The Unlawful Societies Act 1799 (39 Geo. III c79) was an Act passed by the Parliament of Great Britain in 1799, as part of measures by Pitt the Younger to suppress republican opposition. It is also sometimes referred to as the Corresponding Societies Act.

Synopsis
The Act against Unlawful Combinations and Confederacies (39 Geo. III c81) is sometimes confused with the present Act, possibly because that Act followed the present Act in close proximity.

The Act was aimed at restricting the activities of radical secret societies like the London Corresponding Society and Society of United Irishmen. The LCS, United Irishmen, United Englishmen, United Britons and United Scots were proscribed by the Act. To prevent similar societies springing up, it was made illegal for any society to require its members to take an oath. Societies were also required to keep lists of members available for inspection.
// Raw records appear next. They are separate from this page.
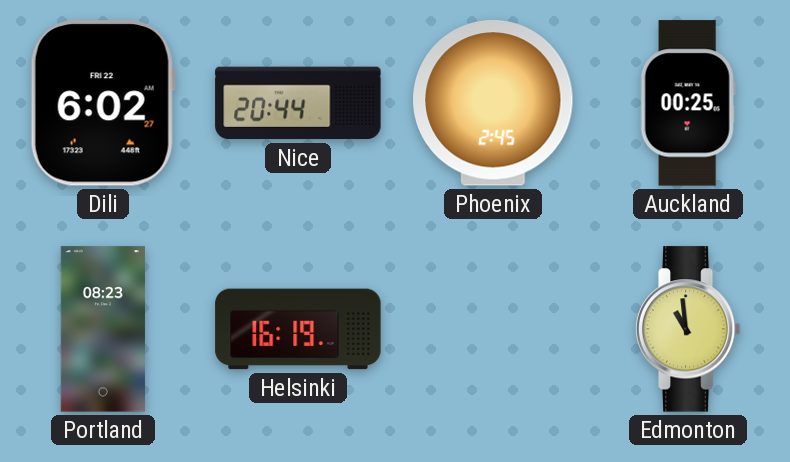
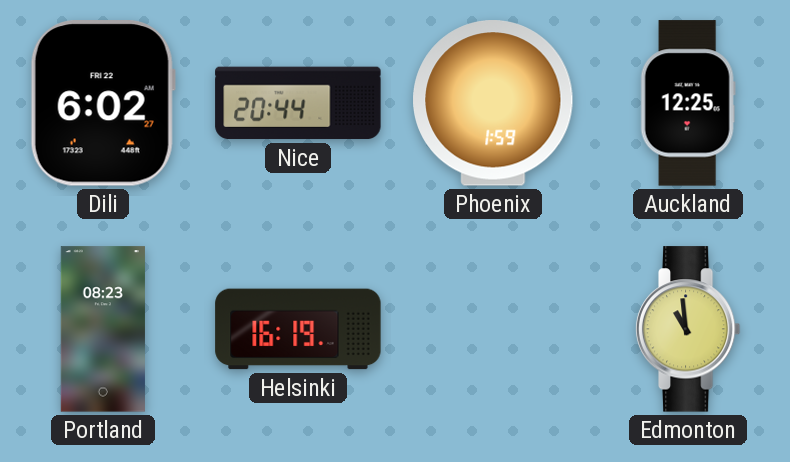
Phoenix: 2:45 -> 1:59
Auckland: 00:25 -> 12:25
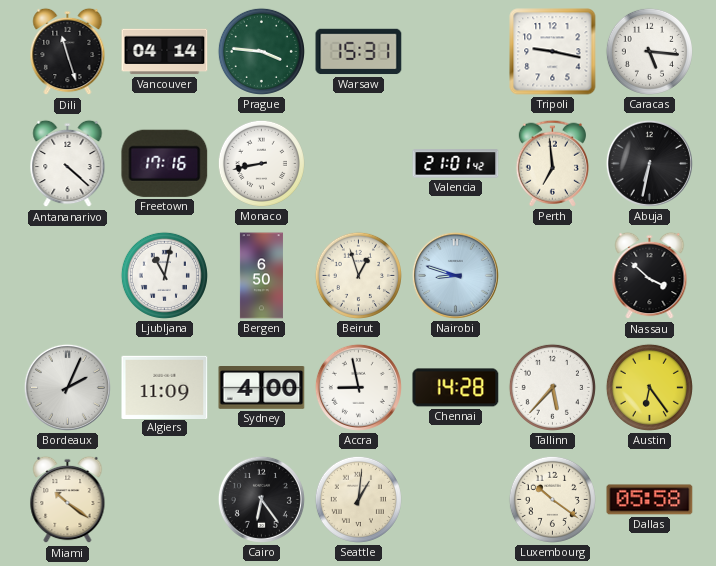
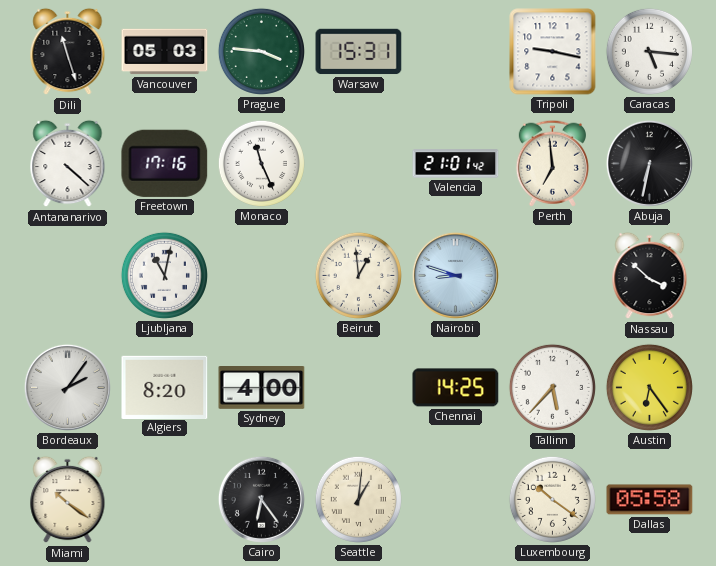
Vancouver: 04:14 -> 05:03
Monaco: 8:43 -> 11:26
Bergen: 6:50 -> none
Beirut: 12:57 -> 12:59
Bordeaux: 2:04 -> 2:06
Algiers: 11:09 -> 8:20
Accra: 8:58 -> none
Chennai: 14:28 -> 14:25
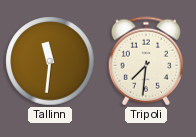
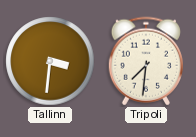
Tallinn: 11:31 -> 3:31
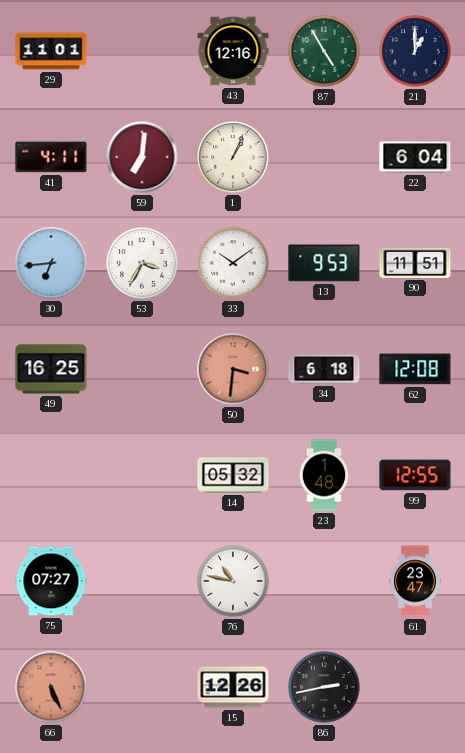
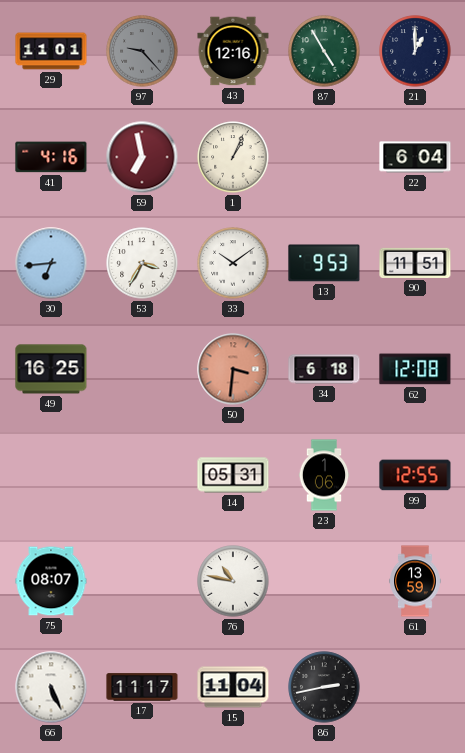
97: none -> 9:23
41: 4:11 -> 4:16
59: 7:01 -> 6:58
14: 05:32 -> 05:31
23: 1:48 -> 1:06
75: 07:27 -> 08:07
61: 23:47 -> 13:59
66 dial: salmon -> white
17: none -> 11:17
15: 12:26 -> 11:04
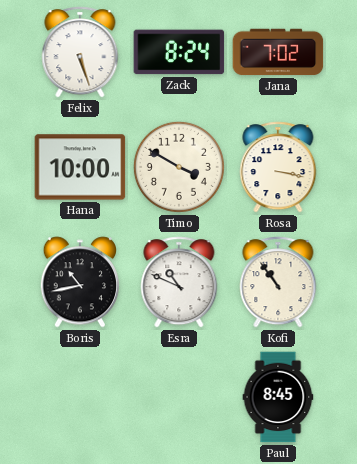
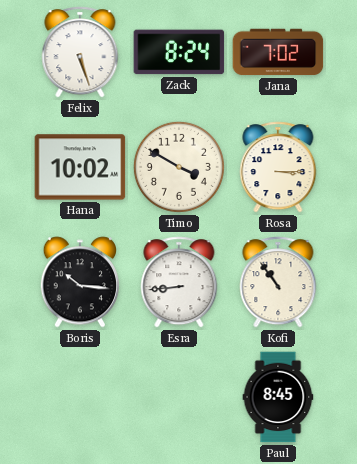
Hana: 10:00 -> 10:02
Rosa: 3:17 -> 3:15
Boris: 10:43 -> 10:16
Esra: 10:49 -> 8:44
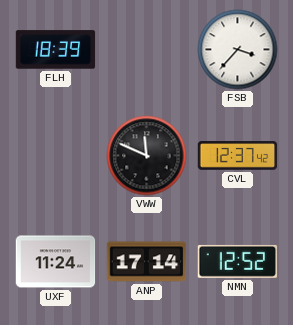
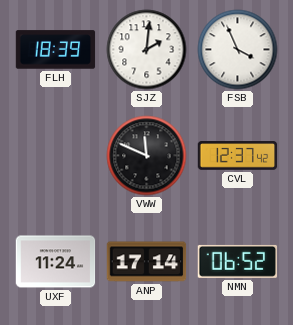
SJZ: none -> 2:01
FSB: 3:37 -> 3:56
NMN: 12:52 -> 06:52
A magistrate's licence was required for any premises on which public lectures were held or any fee-charging public reading room. Printers were closely regulated, because one of the main problems in the Government's view was that seditious pamphlets were widely circulated and untraceable. Anyone possessing printing equipment was required to register, while all printed items were required to carry the name and address of the printer on the title-page and/or the final page (see colophon), and printers were required to declare all items they had printed to magistrates and retain copies for inspection.

During the passage of the Bill exemptions were introduced to avoid unwanted consequences of the broadly-drafted law. Papers that Parliament itself had ordered to be printed, for instance, were not required to carry an imprint. Freemasons, who required members to swear oaths upon joining, successfully lobbied to avoid their society being banned. In the end any Masonic lodge existing at the time of passage of the Act was exempted, so long as they maintained a list of members and supplied it to the magistrates.
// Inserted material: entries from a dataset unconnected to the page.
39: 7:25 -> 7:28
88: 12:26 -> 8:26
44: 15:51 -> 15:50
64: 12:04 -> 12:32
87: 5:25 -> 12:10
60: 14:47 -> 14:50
The Act was not particularly effective, as radical political organisations continued in more secret or less formal ways. Even where prosecutions could have been made under the Act, other legislation was preferred. Significant parts of the law were repealed under the Newspapers Printers and Reading Rooms Repeal Act 1869, while others continued in force (albeit obsolete and deprecated) until the Criminal Justice Act 1967. The most long-lived provision of the Act has been the requirement for printers to place an "imprint" on their work. This provision was relaxed in the Printer's Imprint Act 1961 to exclude simple documents like greetings cards or invoice books. At that time apparently some unscrupulous customers requested the printer omit their imprint, and then refused to pay their bills on the grounds that the work had been conducted illegally. The imprint requirement as amended in 1961 is technically still in force, but widely considered obsolete. A similar, but more detailed, provision was introduced in section 143 of the Political Parties, Elections and Referendums Act 2000 to require the disclosure of printer, publisher and promoter of any material produced as part of an election campaign.